Association Between Direct Measures of Body Composition and Prognostic Factors in Chronic Heart Failure


OBJECTIVE: To explore the covariate-adjusted associations between body composition (percent body fat and lean body mass) and prognostic factors for mortality in patients with chronic heart failure (CHF) (nutritional status, N-terminal pro-B-type natriuretic peptide [NT-proBNP], quality of life, exercise capacity, and C-reactive protein).

PATIENTS AND METHODS: Between June 2008 and July 2009, we directly measured body composition using dual energy x-ray absorptiometry in 140 patients with systolic and/or diastolic heart failure. We compared body composition and CHF prognostic factors across body fat reference ranges and body mass index (BMI) categories. Multiple linear regression models were created to examine the independent associations between body composition and CHF prognostic factors; we contrasted these with models that used BMI.

RESULTS: Use of BMI misclassified body fat status in 51 patients (41%). Body mass index was correlated with both lean body mass (r=0.72) and percent body fat (r=0.67). Lean body mass significantly increased with increasing BMI but not with percent body fat. Body mass index was significantly associated with lower NT-proBNP and lower exercise capacity. In contrast, higher percent body fat was associated with a higher serum prealbumin level, lower exercise capacity, and increased C-reactive protein level; lean body mass was inversely associated with NT-proBNP and positively associated with hand-grip strength.

CONCLUSION: When BMI is divided into fat and lean mass components, a higher lean body mass and/or lower fat mass is independently associated with factors that are prognostically advantageous in CHF. Body mass index may not be a good indicator of adiposity and may in fact be a better surrogate for lean body mass in this population.
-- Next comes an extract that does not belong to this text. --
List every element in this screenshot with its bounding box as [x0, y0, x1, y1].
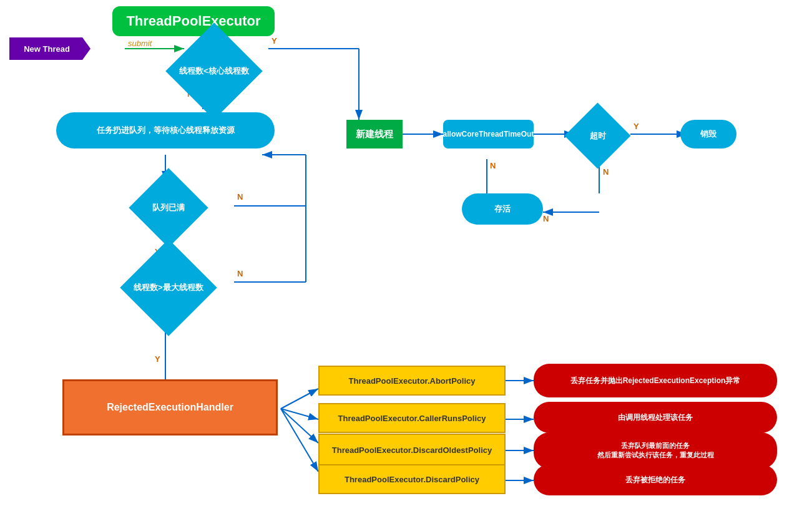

6MWD = 6-minute walk distance; BMI = body mass index; CHF = chronic heart failure; CRP = C-reactive protein; DEXA = dual energy x-ray absorptiometry; HRQoL = health-related quality of life; NT-proBNP = N-terminal pro-B-type natriuretic peptide; WHO = World Health Organization

Population-based cohort studies have identified obesity as a major risk factor for the development of chronic heart failure (CHF).1 In contrast, in patients with acute or stable heart failure, a higher body mass index (BMI) is strongly associated with decreased mortality.2,3 These paradoxical observations have been referred to as reverse epidemiology4,5 or the obesity paradox6 and, assuming they are valid, call into question the practice of extrapolating BMI targets derived from the general population to the CHF population.
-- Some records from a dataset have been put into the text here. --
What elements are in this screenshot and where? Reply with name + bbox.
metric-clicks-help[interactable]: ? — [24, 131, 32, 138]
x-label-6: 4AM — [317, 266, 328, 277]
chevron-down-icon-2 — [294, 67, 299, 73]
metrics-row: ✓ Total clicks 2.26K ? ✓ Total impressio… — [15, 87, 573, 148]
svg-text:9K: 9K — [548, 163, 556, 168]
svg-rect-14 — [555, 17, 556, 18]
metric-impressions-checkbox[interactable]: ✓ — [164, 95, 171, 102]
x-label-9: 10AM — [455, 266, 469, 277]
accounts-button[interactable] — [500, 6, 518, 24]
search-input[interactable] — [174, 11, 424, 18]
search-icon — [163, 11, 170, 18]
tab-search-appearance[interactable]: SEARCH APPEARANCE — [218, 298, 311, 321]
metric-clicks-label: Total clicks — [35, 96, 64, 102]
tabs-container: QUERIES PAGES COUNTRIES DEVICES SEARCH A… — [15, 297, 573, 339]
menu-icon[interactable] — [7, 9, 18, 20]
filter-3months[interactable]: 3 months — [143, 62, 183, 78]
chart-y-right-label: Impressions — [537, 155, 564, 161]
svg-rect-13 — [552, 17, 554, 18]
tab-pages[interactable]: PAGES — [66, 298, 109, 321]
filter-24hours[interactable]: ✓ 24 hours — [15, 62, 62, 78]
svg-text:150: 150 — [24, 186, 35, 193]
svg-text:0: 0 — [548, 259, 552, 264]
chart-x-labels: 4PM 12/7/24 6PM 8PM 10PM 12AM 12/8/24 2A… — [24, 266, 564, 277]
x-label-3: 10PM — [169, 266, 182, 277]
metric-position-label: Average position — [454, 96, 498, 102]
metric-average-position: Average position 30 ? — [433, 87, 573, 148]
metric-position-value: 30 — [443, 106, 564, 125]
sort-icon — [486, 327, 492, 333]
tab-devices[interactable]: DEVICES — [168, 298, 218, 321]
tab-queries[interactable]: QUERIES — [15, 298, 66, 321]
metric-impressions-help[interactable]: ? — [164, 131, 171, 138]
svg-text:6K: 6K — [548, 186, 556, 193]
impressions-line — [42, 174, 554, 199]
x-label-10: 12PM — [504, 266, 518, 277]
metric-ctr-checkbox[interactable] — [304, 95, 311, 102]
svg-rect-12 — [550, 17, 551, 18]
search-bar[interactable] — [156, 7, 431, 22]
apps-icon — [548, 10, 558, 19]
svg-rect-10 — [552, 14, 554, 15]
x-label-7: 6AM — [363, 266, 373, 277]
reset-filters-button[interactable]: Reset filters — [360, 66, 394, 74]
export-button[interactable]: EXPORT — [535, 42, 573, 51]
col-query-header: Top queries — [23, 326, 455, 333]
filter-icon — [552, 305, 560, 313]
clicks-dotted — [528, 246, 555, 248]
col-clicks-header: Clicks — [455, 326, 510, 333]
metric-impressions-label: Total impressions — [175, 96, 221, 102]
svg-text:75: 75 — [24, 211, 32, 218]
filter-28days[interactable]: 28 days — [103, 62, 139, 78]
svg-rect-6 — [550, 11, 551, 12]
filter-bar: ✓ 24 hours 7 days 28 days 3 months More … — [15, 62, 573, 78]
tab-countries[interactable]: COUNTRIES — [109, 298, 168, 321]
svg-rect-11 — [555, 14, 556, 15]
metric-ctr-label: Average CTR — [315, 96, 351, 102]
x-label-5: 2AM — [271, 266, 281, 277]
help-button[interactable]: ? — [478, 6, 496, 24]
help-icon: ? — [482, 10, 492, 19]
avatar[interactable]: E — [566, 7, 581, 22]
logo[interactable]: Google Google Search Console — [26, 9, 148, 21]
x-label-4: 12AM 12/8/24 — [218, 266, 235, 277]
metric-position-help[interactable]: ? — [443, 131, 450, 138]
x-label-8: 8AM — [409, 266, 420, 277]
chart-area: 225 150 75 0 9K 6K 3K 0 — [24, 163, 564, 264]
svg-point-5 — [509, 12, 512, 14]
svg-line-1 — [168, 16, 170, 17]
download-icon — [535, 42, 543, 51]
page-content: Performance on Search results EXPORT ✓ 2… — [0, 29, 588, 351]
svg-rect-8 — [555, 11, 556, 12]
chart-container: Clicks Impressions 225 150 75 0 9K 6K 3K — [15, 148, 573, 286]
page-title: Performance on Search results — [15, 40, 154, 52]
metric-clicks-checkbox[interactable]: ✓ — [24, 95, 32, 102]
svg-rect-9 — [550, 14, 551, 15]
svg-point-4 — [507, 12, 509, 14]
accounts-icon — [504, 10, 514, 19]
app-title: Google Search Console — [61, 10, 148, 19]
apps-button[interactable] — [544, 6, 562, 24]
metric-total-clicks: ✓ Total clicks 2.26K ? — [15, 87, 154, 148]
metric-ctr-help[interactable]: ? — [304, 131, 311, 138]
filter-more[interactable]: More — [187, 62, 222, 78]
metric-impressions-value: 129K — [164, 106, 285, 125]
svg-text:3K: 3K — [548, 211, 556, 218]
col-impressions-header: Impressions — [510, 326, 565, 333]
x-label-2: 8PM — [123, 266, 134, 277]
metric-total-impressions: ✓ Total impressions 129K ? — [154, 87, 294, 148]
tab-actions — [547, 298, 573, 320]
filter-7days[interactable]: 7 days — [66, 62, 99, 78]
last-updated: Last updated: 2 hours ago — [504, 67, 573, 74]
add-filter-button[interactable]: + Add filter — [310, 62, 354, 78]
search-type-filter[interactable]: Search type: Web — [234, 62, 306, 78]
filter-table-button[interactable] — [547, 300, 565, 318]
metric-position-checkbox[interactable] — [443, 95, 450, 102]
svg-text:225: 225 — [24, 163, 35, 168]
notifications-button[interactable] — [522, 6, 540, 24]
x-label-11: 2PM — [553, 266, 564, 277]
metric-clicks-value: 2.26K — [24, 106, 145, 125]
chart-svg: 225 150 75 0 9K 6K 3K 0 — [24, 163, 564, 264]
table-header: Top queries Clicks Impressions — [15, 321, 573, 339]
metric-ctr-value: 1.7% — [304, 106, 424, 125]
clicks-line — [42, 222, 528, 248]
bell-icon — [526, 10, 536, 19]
A number of potential explanations for the obesity paradox have been proposed.6 Because the paradox has been almost exclusively reported in studies that use BMI to classify obesity in CHF (with the exception of one study that used skinfold measurements7) and because BMI is an indirect measure of body fat, the paradox may be an artifactual finding that results from the use of an inaccurate surrogate for obesity. Alternatively, the obesity paradox may represent a valid finding that reflects a greater amount of favorable metabolic reserve or lower levels of circulating N-terminal pro-B-type natriuretic peptide (NT-proBNP) in obese patients compared with their normal-weight counterparts.8

For editorial comment, see page 605

Our objectives were to (1) characterize the body composition of obese, overweight, and normal-weight patients with CHF using dual energy x-ray absorptiometry (DEXA); (2) explore the covariate-adjusted associations between body composition (both body fat and lean body mass) and prognostic factors for mortality in CHF (nutritional status, NT-proBNP, health-related quality of life [HRQoL], 6-minute walk distance [6MWD], and C-reactive protein [CRP]); and (3) compare the results of covariate-adjusted models incorporating body composition with those incorporating BMI to examine differences in their association with CHF prognostic factors.
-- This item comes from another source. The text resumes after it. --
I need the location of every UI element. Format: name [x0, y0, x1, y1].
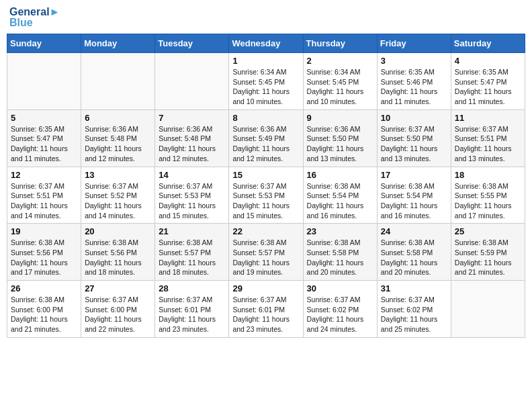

Between June 2008 and July 2009, 140 consecutive patients with CHF (systolic and/or diastolic) were recruited from the University of Alberta Heart Function Clinic, Edmonton, Alberta, Canada, a tertiary care clinic staffed by a multidisciplinary team of physicians, specialized nurses, pharmacists, dieticians, and social workers. Patients 18 years or older who were able to give informed consent, who had heart failure diagnosed on the basis of Framingham Heart Study criteria,9 and who were deemed to be clinically euvolemic by the clinic physician were included. Patients who were unable to lay flat or who exceeded the 136 kg (300 lb) weight limit for the DEXA scan were excluded. The University of Alberta Health Research Ethics Board approved the study.

DEXA Scans

Body composition was measured by DEXA performed with a Hologic Series 4500W Fan Beam X-ray Bone Densitometer with version 12.4 software (Hologic Inc, Bedford, MA). Three experienced technicians performed all scans in a standard fashion. Scans were analyzed using the whole-body fan beam method to determine lean mass and fat mass. Quality control tests were run every morning using a standard block of tissue-equivalent material. Patients were asked to refrain from drinking more than 500 mL of fluid an hour before their scan.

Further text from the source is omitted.